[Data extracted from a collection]
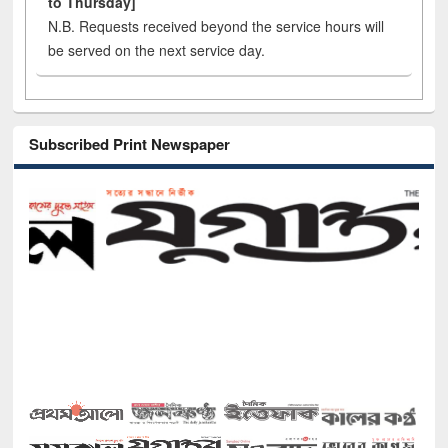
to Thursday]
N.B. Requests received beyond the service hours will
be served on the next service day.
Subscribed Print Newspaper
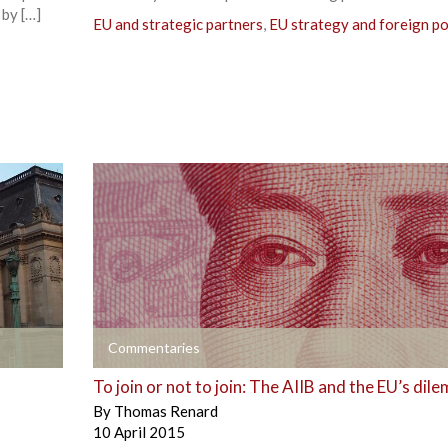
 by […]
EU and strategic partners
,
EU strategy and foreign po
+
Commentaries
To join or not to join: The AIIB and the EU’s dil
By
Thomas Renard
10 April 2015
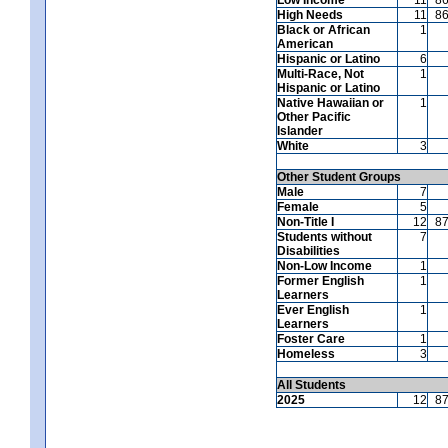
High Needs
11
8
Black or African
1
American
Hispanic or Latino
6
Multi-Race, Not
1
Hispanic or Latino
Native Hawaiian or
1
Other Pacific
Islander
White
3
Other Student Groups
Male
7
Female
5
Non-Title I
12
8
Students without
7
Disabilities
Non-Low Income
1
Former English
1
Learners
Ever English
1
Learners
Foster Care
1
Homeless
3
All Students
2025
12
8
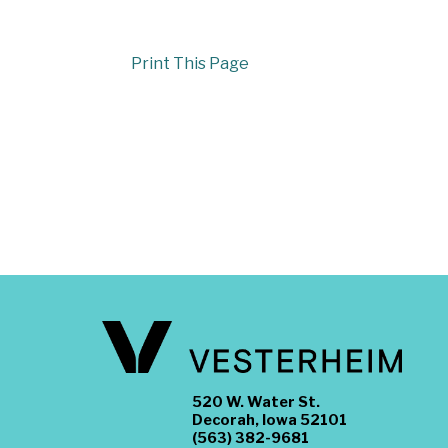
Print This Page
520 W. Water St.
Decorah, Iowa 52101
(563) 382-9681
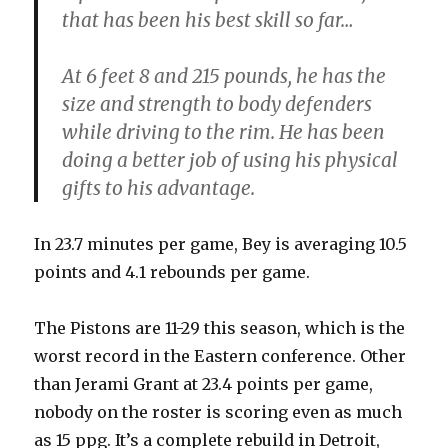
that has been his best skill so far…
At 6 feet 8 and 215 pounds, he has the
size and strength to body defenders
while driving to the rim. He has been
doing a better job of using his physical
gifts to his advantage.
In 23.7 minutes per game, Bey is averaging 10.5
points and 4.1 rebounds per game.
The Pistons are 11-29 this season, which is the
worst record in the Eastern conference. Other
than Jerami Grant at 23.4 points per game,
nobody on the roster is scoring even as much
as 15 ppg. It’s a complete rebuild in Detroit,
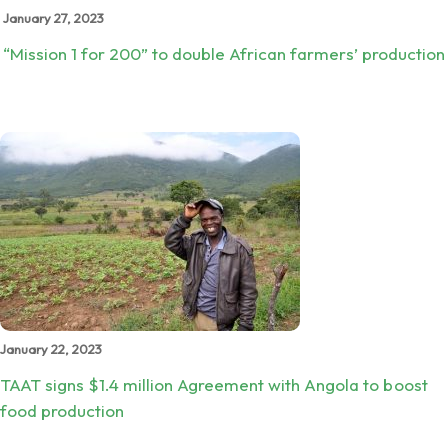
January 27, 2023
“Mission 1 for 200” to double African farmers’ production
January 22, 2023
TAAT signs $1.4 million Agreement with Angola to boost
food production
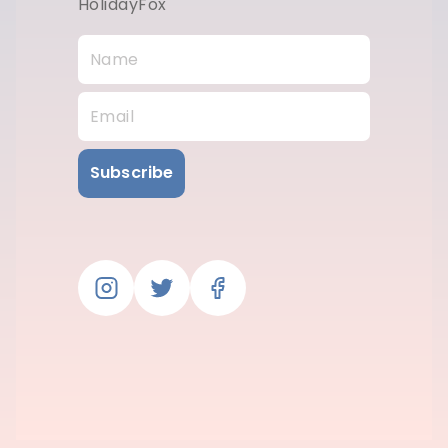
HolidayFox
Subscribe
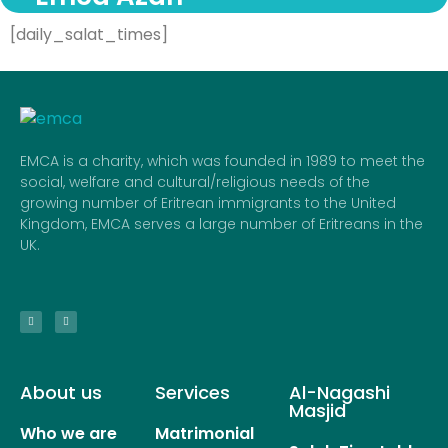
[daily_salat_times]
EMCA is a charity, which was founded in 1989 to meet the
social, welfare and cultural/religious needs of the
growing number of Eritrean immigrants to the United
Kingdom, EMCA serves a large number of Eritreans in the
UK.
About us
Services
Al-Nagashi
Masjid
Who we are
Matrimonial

(What to produce) Filter the records above for lines containing the word "points", and copy those lines.

(Response for this exercise)
points and 4.1 rebounds per game.
than Jerami Grant at 23.4 points per game,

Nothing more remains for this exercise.